#### Stored data:

━━━

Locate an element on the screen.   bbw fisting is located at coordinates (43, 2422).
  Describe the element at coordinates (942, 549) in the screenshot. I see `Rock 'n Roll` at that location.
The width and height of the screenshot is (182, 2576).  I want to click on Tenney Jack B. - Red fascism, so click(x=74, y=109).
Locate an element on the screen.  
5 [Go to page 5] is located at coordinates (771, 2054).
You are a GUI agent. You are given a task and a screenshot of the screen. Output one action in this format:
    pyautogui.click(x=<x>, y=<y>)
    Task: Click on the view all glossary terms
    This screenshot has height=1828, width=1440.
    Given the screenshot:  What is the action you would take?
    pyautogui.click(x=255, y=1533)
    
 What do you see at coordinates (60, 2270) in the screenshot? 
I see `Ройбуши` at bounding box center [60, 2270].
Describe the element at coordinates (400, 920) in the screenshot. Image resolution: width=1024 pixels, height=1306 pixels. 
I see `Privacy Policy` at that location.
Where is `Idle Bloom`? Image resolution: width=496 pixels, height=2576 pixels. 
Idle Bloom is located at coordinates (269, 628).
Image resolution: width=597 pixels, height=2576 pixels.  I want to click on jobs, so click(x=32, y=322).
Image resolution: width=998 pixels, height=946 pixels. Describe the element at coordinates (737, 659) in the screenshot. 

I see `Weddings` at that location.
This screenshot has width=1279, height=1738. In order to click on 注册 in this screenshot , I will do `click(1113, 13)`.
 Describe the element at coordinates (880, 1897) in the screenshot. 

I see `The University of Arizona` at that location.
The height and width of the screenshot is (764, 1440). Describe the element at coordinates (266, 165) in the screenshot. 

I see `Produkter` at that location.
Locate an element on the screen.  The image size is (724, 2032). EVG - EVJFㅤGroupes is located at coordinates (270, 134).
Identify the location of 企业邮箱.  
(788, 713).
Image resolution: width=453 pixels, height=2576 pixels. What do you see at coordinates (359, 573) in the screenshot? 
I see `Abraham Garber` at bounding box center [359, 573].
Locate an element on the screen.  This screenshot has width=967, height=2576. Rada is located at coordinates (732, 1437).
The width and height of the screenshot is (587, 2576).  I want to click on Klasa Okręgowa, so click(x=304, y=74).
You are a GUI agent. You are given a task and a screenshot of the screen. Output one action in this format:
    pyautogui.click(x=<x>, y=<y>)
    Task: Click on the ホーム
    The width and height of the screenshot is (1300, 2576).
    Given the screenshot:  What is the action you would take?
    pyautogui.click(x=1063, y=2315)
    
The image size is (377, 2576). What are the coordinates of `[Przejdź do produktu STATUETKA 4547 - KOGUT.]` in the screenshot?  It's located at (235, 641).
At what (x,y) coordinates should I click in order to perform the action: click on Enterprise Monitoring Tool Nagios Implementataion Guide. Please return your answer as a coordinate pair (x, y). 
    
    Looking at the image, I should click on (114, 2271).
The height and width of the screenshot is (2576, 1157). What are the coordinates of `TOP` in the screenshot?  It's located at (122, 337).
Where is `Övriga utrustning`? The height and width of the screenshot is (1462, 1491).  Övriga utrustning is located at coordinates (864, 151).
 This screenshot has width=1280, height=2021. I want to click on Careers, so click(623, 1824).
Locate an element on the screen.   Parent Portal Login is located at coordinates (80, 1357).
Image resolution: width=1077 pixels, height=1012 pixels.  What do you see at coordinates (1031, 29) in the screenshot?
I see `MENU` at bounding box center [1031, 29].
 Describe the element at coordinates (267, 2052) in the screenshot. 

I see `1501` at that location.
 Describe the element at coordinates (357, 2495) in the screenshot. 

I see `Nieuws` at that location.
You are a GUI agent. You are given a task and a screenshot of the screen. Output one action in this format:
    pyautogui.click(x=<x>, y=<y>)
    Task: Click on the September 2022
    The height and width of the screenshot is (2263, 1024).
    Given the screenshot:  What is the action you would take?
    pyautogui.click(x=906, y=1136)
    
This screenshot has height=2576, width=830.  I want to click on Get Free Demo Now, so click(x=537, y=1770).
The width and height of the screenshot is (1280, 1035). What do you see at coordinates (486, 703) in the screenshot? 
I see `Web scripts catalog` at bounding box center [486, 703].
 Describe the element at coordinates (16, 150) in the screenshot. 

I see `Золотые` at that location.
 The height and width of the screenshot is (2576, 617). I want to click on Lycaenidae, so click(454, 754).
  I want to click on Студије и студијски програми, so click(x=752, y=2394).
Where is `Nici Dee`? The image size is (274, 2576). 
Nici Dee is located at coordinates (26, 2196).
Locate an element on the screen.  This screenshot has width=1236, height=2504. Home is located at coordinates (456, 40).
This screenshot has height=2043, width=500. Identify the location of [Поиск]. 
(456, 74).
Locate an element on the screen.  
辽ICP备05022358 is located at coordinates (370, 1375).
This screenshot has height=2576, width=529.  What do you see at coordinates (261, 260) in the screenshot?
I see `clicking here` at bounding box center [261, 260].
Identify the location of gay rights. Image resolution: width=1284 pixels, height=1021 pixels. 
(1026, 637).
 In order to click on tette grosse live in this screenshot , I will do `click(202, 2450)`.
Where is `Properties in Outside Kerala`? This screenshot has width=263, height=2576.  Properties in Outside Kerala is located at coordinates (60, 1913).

━━━

#### What the task requires:
Please reproduce the records exactly, without leaving any out.

#### Solution to the exercise:
Locate an element on the screen.   bbw fisting is located at coordinates (43, 2422).
  Describe the element at coordinates (942, 549) in the screenshot. I see `Rock 'n Roll` at that location.
The width and height of the screenshot is (182, 2576).  I want to click on Tenney Jack B. - Red fascism, so click(x=74, y=109).
Locate an element on the screen.  
5 [Go to page 5] is located at coordinates (771, 2054).
You are a GUI agent. You are given a task and a screenshot of the screen. Output one action in this format:
    pyautogui.click(x=<x>, y=<y>)
    Task: Click on the view all glossary terms
    This screenshot has height=1828, width=1440.
    Given the screenshot:  What is the action you would take?
    pyautogui.click(x=255, y=1533)
    
 What do you see at coordinates (60, 2270) in the screenshot? 
I see `Ройбуши` at bounding box center [60, 2270].
Describe the element at coordinates (400, 920) in the screenshot. Image resolution: width=1024 pixels, height=1306 pixels. 
I see `Privacy Policy` at that location.
Where is `Idle Bloom`? Image resolution: width=496 pixels, height=2576 pixels. 
Idle Bloom is located at coordinates (269, 628).
Image resolution: width=597 pixels, height=2576 pixels.  I want to click on jobs, so click(x=32, y=322).
Image resolution: width=998 pixels, height=946 pixels. Describe the element at coordinates (737, 659) in the screenshot. 

I see `Weddings` at that location.
This screenshot has width=1279, height=1738. In order to click on 注册 in this screenshot , I will do `click(1113, 13)`.
 Describe the element at coordinates (880, 1897) in the screenshot. 

I see `The University of Arizona` at that location.
The height and width of the screenshot is (764, 1440). Describe the element at coordinates (266, 165) in the screenshot. 

I see `Produkter` at that location.
Locate an element on the screen.  The image size is (724, 2032). EVG - EVJFㅤGroupes is located at coordinates (270, 134).
Identify the location of 企业邮箱.  
(788, 713).
Image resolution: width=453 pixels, height=2576 pixels. What do you see at coordinates (359, 573) in the screenshot? 
I see `Abraham Garber` at bounding box center [359, 573].
Locate an element on the screen.  This screenshot has width=967, height=2576. Rada is located at coordinates (732, 1437).
The width and height of the screenshot is (587, 2576).  I want to click on Klasa Okręgowa, so click(x=304, y=74).
You are a GUI agent. You are given a task and a screenshot of the screen. Output one action in this format:
    pyautogui.click(x=<x>, y=<y>)
    Task: Click on the ホーム
    The width and height of the screenshot is (1300, 2576).
    Given the screenshot:  What is the action you would take?
    pyautogui.click(x=1063, y=2315)
    
The image size is (377, 2576). What are the coordinates of `[Przejdź do produktu STATUETKA 4547 - KOGUT.]` in the screenshot?  It's located at (235, 641).
At what (x,y) coordinates should I click in order to perform the action: click on Enterprise Monitoring Tool Nagios Implementataion Guide. Please return your answer as a coordinate pair (x, y). 
    
    Looking at the image, I should click on (114, 2271).
The height and width of the screenshot is (2576, 1157). What are the coordinates of `TOP` in the screenshot?  It's located at (122, 337).
Where is `Övriga utrustning`? The height and width of the screenshot is (1462, 1491).  Övriga utrustning is located at coordinates (864, 151).
 This screenshot has width=1280, height=2021. I want to click on Careers, so click(623, 1824).
Locate an element on the screen.   Parent Portal Login is located at coordinates (80, 1357).
Image resolution: width=1077 pixels, height=1012 pixels.  What do you see at coordinates (1031, 29) in the screenshot?
I see `MENU` at bounding box center [1031, 29].
 Describe the element at coordinates (267, 2052) in the screenshot. 

I see `1501` at that location.
 Describe the element at coordinates (357, 2495) in the screenshot. 

I see `Nieuws` at that location.
You are a GUI agent. You are given a task and a screenshot of the screen. Output one action in this format:
    pyautogui.click(x=<x>, y=<y>)
    Task: Click on the September 2022
    The height and width of the screenshot is (2263, 1024).
    Given the screenshot:  What is the action you would take?
    pyautogui.click(x=906, y=1136)
    
This screenshot has height=2576, width=830.  I want to click on Get Free Demo Now, so click(x=537, y=1770).
The width and height of the screenshot is (1280, 1035). What do you see at coordinates (486, 703) in the screenshot? 
I see `Web scripts catalog` at bounding box center [486, 703].
 Describe the element at coordinates (16, 150) in the screenshot. 

I see `Золотые` at that location.
 The height and width of the screenshot is (2576, 617). I want to click on Lycaenidae, so click(454, 754).
  I want to click on Студије и студијски програми, so click(x=752, y=2394).
Where is `Nici Dee`? The image size is (274, 2576). 
Nici Dee is located at coordinates (26, 2196).
Locate an element on the screen.  This screenshot has width=1236, height=2504. Home is located at coordinates (456, 40).
This screenshot has height=2043, width=500. Identify the location of [Поиск]. 
(456, 74).
Locate an element on the screen.  
辽ICP备05022358 is located at coordinates (370, 1375).
This screenshot has height=2576, width=529.  What do you see at coordinates (261, 260) in the screenshot?
I see `clicking here` at bounding box center [261, 260].
Identify the location of gay rights. Image resolution: width=1284 pixels, height=1021 pixels. 
(1026, 637).
 In order to click on tette grosse live in this screenshot , I will do `click(202, 2450)`.
Where is `Properties in Outside Kerala`? This screenshot has width=263, height=2576.  Properties in Outside Kerala is located at coordinates (60, 1913).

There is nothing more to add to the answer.